Summary: This is week three our CSI series where we look at various crimes in the Bible. This week we are looking at the murder of Uriah.

He was a good man, an honourable man and yet he was betrayed by the one he loved the most and betrayed by the one he respected most and he never even saw it coming.

He died believing he was fighting for a just cause, believing that his wife loved him and that his King believed in him. And he was wrong, dead wrong.

Louise read us an account of Uriah’s death just a few minutes ago but you need to know the whole story to understand what was happening. And it begins at the beginning of chapter 11.

Here’s what happened, it was the spring of the year. Now you and I know what spring means. It’s time to do yard work, clean up the property, maybe do a little painting, a little raking, half of our parking lot gravel is now on the grass so we probably have a lot of raking to do. Those are spring things. But in a different time and a different place, well it was different. We read in 2 Samuel 11:1 The following spring, the time of year when kings go to war, Ah, spring when the robins come back, the bulbs come up and kings go to war. Why spring? I don’t know, maybe in the winter it was too cold to go to war and in the summer everyone was at the beach.

Anyway here’s the story. It’s the spring of the year and the nation of Israel is at war with a couple of different factions, but the King, that would be David is not there. He’s at home, in Jerusalem. His troops are fighting the Ammonites in Rabbah and David’s in Jerusalem. Now today that might not seem all that strange, after all the heads of states only start the wars and keep them going, they don’t actually fight in them, and in most cases they don’t even send their children to fight in them, but that’s a different story. In David’s day and age Kings went to war, they lead the troops, but not David, not this time. This time he’s home and one afternoon just after he had gotten up, honest that’s what the Bible says: 2 Samuel 11:2 Late one afternoon David got out of bed after taking a nap and went for a stroll on the roof of the palace. As he looked out over the city, he noticed a woman of unusual beauty taking a bath. So he gets ups from his afternoon nap, must be nice to be a king, and he’s taking a stroll around the flat roof of his palace and he looks over and this lady is out in her back yard taking a bath. And she’s not just any lady the Bible says that she was a woman of unusual beauty.
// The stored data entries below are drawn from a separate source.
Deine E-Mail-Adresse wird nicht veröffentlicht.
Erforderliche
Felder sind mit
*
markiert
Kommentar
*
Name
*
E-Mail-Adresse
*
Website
Now I’m not saying that she ought not to be bathing in the back yard starkers, but I would think that when you neighbour’s house is much taller then yours that the thought might possibly cross your mind, “Hey this might not be such a good idea.” Regardless as the story goes David sends a messenger to fetch Bathsheba, and she arrives at the palace.

Now I don’t know why David invited her up in the first place, it might very well have been an innocent gesture. Maybe he wanted to warn her about the dangers of bathing in her back yard, or maybe he wanted to compliment her on her beauty, maybe he wanted to ask her about her husband because by this time David already knew that she was the wife of one of his troops, or maybe he wanted to show her his etchings. I don’t know. What I do know is that what ended up happening. The NLT says that “He slept with her”, but there must have been more going on then sleeping because in the very next verse she discovers that she’s pregnant and sends news to David of the consequences of their actions.
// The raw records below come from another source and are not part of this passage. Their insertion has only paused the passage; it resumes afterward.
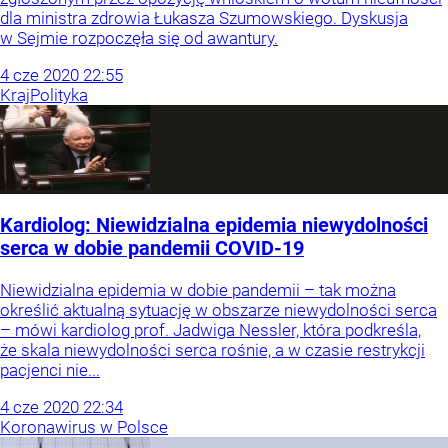
dla ministra zdrowia Łukasza Szumowskiego. Dyskusja
w Sejmie rozpoczęła się od awantury.
4
cze
2020
22:55
Kraj
Polityka
Kardiolog: Niewidzialna epidemia niewydolności
serca w dobie pandemii COVID-19
Niewidzialna epidemia w dobie pandemii – tak można
określić aktualną sytuację w obszarze niewydolności serca
– mówi kardiolog prof. Jadwiga Nessler, która podkreśla,
że skala niewydolności serca rośnie, a w czasie restrykcji
pacjenci nie...
4
cze
2020
22:34
Koronawirus w Polsce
It was Helen Rowland who said “One man’s folly is often another man’s wife.”

Now I want to diverge here for just a minute. You have to put this into perspective to understand why Bathsheba got pregnant; I mean other then the obvious. The Bible tells us that that reason Bathsheba was bathing was that her religion required it. Huh? I know the ladies in the church all attend a shower together occasionally but that is different. Listen to what the Bible actually says in 2 Samuel 11:4 Then David sent for her; and when she came to the palace, he slept with her. (She had just completed the purification rites after having her menstrual period.) Then she returned home.
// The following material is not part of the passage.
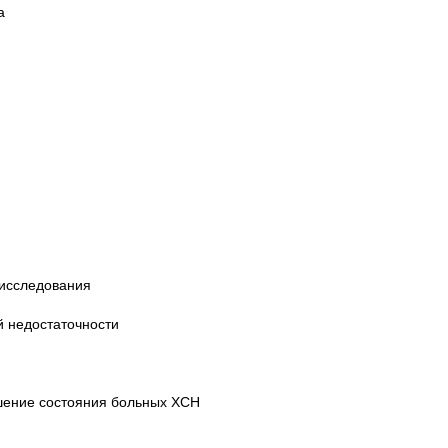
а
 исследования
й недостаточности
шение состояния больных ХСН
In the book of Leviticus laws are laid down for practically every facet of life in the Jewish community, in chapter 15 there is an entire section concerning women’s menstrual cycle. After a woman’s period ended she was considered unclean for another seven days, during which time she could not enter into sexual relations with her husband, after that seven days she went through a ritual cleaning process which involved ceremonial baths, and then the couple was free to do whatever it is that couples do. Now to us this seems a little strange, and not a just a little restrictive. But there was method to their madness. Unlike this generation that is obsessive about stopping pregnancies Israel was trying to become a great nation and to become a great nation you need people.